* Action item
Go through the material below and tally every line with the string "Hwservicemanager". Reply with the number only.
[[ Data for the task, beginning ]]
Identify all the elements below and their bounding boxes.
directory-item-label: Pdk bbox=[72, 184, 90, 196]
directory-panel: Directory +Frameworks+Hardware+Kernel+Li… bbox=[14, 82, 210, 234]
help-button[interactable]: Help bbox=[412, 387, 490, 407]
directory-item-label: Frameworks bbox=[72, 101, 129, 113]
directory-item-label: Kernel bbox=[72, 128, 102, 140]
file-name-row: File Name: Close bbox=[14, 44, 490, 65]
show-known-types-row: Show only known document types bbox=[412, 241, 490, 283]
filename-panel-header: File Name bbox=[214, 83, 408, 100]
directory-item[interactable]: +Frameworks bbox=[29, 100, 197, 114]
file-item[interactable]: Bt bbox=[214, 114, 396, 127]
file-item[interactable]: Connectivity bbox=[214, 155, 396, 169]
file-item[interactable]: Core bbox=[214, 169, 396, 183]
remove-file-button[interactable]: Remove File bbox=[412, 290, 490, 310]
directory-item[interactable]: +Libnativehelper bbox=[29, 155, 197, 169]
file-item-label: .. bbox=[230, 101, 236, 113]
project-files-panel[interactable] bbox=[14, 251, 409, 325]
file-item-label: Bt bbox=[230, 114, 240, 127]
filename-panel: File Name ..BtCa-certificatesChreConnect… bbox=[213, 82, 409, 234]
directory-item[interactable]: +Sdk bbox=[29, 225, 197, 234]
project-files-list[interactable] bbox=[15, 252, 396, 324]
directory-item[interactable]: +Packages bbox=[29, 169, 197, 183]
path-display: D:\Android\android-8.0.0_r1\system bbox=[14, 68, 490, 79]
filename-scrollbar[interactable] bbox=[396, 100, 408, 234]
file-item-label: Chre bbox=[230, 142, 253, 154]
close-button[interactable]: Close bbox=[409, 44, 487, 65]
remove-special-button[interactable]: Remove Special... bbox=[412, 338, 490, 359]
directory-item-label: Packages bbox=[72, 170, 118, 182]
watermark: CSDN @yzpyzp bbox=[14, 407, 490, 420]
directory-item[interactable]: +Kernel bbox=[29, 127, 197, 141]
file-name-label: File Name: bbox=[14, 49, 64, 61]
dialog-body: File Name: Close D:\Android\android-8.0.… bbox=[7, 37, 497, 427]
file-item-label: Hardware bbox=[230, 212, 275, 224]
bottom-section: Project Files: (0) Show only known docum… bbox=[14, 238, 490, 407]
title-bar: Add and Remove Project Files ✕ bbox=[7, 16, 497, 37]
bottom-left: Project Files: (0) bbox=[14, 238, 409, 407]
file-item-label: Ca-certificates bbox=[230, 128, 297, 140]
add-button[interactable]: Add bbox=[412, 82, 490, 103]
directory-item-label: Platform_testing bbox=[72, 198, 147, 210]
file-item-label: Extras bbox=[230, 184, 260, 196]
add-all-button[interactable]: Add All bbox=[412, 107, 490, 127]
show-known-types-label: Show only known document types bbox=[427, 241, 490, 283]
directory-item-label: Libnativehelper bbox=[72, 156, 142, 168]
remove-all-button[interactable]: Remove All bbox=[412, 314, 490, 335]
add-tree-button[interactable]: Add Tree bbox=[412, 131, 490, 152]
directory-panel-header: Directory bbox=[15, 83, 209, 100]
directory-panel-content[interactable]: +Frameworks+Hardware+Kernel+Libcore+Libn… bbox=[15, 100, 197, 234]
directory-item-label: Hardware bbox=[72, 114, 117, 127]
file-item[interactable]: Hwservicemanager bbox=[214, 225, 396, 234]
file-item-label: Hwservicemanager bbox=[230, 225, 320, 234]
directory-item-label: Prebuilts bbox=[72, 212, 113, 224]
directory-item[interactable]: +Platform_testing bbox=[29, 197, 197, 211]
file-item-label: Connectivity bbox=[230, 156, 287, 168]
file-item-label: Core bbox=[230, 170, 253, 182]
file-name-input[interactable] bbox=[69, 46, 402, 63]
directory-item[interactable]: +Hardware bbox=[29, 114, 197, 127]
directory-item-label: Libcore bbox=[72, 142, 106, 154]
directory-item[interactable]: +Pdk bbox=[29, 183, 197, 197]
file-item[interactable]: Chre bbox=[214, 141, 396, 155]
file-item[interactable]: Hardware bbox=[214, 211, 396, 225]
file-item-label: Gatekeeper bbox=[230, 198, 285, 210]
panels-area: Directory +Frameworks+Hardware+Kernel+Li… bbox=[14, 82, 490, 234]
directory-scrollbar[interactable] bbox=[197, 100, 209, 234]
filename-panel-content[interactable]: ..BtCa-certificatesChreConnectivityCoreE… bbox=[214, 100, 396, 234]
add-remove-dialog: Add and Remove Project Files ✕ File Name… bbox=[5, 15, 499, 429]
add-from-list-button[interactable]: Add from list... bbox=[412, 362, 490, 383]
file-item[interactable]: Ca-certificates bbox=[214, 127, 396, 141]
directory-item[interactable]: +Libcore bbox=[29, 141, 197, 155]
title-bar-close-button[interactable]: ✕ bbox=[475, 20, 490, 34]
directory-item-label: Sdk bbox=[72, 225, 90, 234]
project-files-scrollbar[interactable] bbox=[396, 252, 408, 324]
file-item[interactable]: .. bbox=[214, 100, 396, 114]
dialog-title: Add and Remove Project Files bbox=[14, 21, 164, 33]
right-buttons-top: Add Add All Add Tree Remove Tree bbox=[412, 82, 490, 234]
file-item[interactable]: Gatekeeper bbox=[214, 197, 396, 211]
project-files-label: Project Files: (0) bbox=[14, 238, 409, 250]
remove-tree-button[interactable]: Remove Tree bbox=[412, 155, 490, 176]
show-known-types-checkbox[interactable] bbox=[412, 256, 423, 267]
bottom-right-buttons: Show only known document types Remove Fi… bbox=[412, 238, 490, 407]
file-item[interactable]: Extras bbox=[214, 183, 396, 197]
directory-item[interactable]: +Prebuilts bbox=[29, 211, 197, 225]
[[ Data for the task, end ]]
* Answer for the task
2